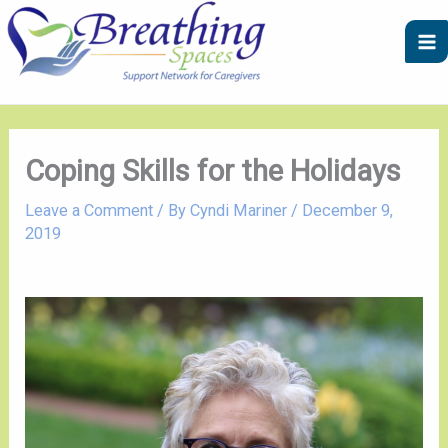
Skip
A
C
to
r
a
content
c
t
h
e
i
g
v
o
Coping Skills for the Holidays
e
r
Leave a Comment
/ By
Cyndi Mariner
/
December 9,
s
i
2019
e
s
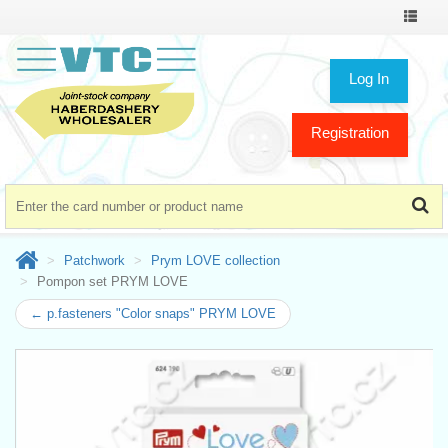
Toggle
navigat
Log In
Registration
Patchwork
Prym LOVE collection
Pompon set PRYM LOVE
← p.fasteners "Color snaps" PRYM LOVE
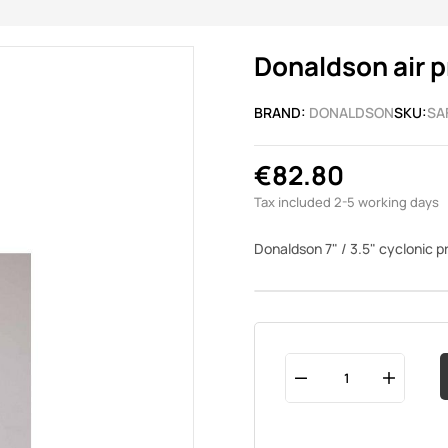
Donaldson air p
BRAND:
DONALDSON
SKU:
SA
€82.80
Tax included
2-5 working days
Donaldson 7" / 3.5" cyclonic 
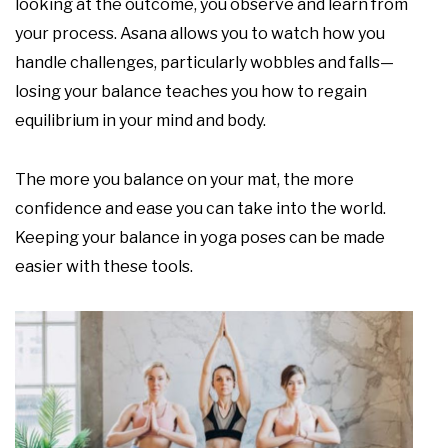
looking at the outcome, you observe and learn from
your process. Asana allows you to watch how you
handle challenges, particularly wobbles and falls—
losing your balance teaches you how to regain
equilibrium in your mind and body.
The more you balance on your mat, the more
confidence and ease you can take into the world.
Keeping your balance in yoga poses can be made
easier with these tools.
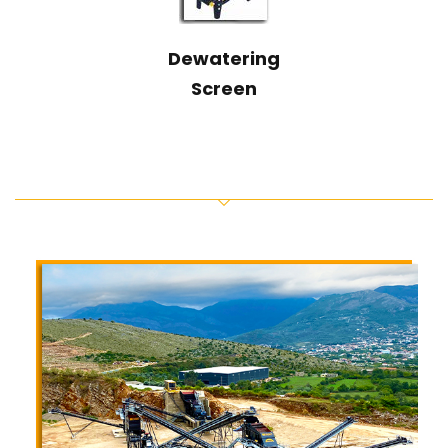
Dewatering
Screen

::::::::

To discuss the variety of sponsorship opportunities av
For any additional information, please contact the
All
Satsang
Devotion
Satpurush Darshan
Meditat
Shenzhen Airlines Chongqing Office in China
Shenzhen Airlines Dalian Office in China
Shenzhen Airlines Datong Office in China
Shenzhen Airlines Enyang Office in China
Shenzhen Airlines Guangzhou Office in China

::::::::

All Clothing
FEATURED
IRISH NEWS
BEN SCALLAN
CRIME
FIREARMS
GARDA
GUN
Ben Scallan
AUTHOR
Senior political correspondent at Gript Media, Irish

::::::::

Reply with nothing except the number of lines in the listing above that include the string "your".

5